I was shocked when the Robert Creeley reading – one might even call it the Robert Creeley evening – ended on the CD that accompanies the latest issue of Kiosk. It is one of the fastest, most completely engrossing 51 minutes I’ve ever spent listening to anything, and I was nowhere near ready for it to end.

Then, the next day, the next CD that went into the player was Rod Smith’s Fear the Sky, at just under 71 minutes a full length recording with production values that would make an indie band weep with envy. Smith is the perfect poet for such a project, as he has the most active ear of any writer of his generation & he’s a great – if decidedly deadpan – reader of his own work. Listening to this recording feels like it takes 20 minutes & one is totally engrossed the entire time, as Smith demonstrates a range of affect far wider than I’ve heard from him before, all the way from the devastatingly ironic, more or less his signature move, to the utterly straightforward (commenting on the death of his son). If Smith’s recording doesn’t feel as warm as the Creeley, it’s only because Fear the Sky is, in fact, a studio event, where one feels Creeley’s give & take with a live audience.

Back to back, so to speak, the two recordings reminded me of one of the basic truths about poetry – the one-hour reading, or something relatively close to it, is always preferable to the 20 minute one. As an experience, the differences between the two are not unlike the differences between the major motion picture and a 30-minute sitcom on TV.

I’ve often been amazed at how brief public readings are in most cities – three poets in less than one hour is not impossible & it’s rare for three to go over 90 minutes. One feels at times as if the audience can’t wait for the reading to end so that everybody can rush to the bar & spend the next two hours drinking & gossiping. I don’t object to the drinking & gossiping part – they have their place – at least so long as I can get a club soda or mineral water. But there have certainly been readings where I’ve felt that the event was little more than a formal excuse for the partying afterward.

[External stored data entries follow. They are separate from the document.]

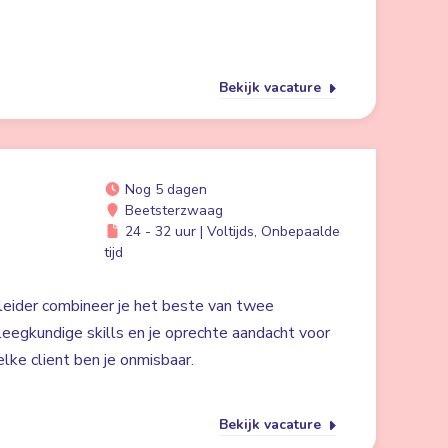
Bekijk vacature
Nog 5 dagen
Beetsterzwaag
24 - 32 uur | Voltijds, Onbepaalde
tijd
eider combineer je het beste van twee
eegkundige skills en je oprechte aandacht voor
elke client ben je onmisbaar.
Bekijk vacature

How you hear a poem & how you hear a reading are two different things, unless of course the reading consists of a single long text (which may be why I’ve given so many readings that have been just that). Some of the tracks on Smith’s CD are as short as 23 seconds. They echo in the mind, but by the time one absorbs the words, the poem itself is long gone. (This may explain why such diverse poets as Robert Bly & Bob Grenier have a tendency to read a short poem multiple times during a reading.) With a longer reading, on the other hand, the reader settles in, begins to hear nuances & themes, tonal changes, as well as whatever content might be flowing past. With a longer reading, you can almost hear the moment at which the audience relaxes into the text – it always occurs somewhere after the 15-minute mark, sometimes after the 30 (and, often, you’ll hear two such moments). At 40 moments or thereabouts, I’m so tuned into a reader’s sense of time & the formal scope of the text that it is as if a vista opened up. Only from that point forward can I really hear pretty much everything the poet is doing.

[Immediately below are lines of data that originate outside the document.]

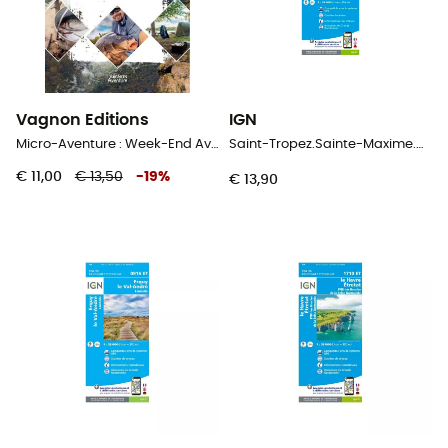
Vagnon Editions
IGN
Micro-Aventure : Week-End Aventure Peche
Saint-Tropez.Sainte-Maxime.Massif Des Maures
€ 11,00
€ 13,50
-
19
%
€ 13,90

And no two poets, at least no two decent ones, have anything like the same timing – it’s as particular as fingerprints. If I find that I resonate with some aspect of that timing, a reading can act like a spell – I’m totally enveloped. But if I find that I don’t resonate, sometimes the reading itself can seem very alien, as if we’re translating across not just languages but beings or species. That can be even more interesting if I can tell that the writing is very good, but operating on planes that don’t feel at all familiar or intuitive to me. Indeed, some of the readings that have had the most lasting impression on me – Alice Notely as well as the late Douglas Oliver – fall into exactly this category.

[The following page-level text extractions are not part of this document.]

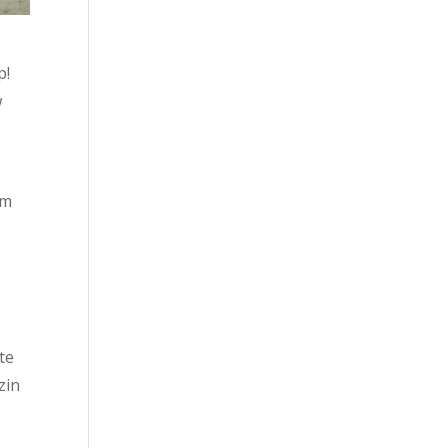
p!
w
om
 te
zin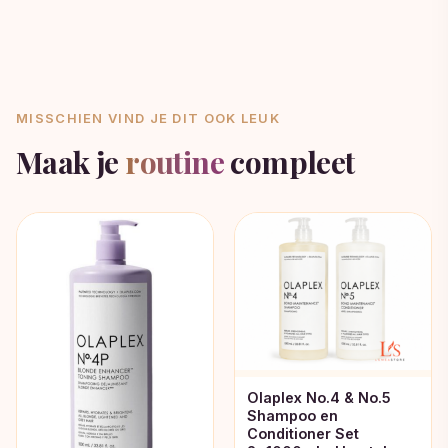
MISSCHIEN VIND JE DIT OOK LEUK
Maak je
routine
compleet
Olaplex No.4 & No.5
Shampoo en
Conditioner Set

The lone advantage then that I often find reading in a college setting is that so many university readings are solo affairs in which one has the opportunity to “go long” if one wants. But I wish more reading series in cities followed suit, or else proposed something akin to “two poets, two hours” as their stated model, like the grand old double-bills we used to take in at the Times Theater in the Chinatown of my youth.